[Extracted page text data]
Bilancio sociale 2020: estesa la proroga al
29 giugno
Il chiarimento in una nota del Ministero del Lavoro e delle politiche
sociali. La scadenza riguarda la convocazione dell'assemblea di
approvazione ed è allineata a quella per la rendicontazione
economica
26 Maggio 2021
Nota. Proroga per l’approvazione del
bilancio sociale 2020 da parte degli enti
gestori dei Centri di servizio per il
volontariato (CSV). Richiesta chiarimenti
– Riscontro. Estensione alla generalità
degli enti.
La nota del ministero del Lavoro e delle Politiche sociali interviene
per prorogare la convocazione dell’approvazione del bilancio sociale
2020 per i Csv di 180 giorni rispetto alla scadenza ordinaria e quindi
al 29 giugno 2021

## Your assignment
Write out each entry above exactly as it is written.

## Answer box
Bilancio sociale 2020: estesa la proroga al
29 giugno
Il chiarimento in una nota del Ministero del Lavoro e delle politiche
sociali. La scadenza riguarda la convocazione dell'assemblea di
approvazione ed è allineata a quella per la rendicontazione
economica
26 Maggio 2021
Nota. Proroga per l’approvazione del
bilancio sociale 2020 da parte degli enti
gestori dei Centri di servizio per il
volontariato (CSV). Richiesta chiarimenti
– Riscontro. Estensione alla generalità
degli enti.
La nota del ministero del Lavoro e delle Politiche sociali interviene
per prorogare la convocazione dell’approvazione del bilancio sociale
2020 per i Csv di 180 giorni rispetto alla scadenza ordinaria e quindi
al 29 giugno 2021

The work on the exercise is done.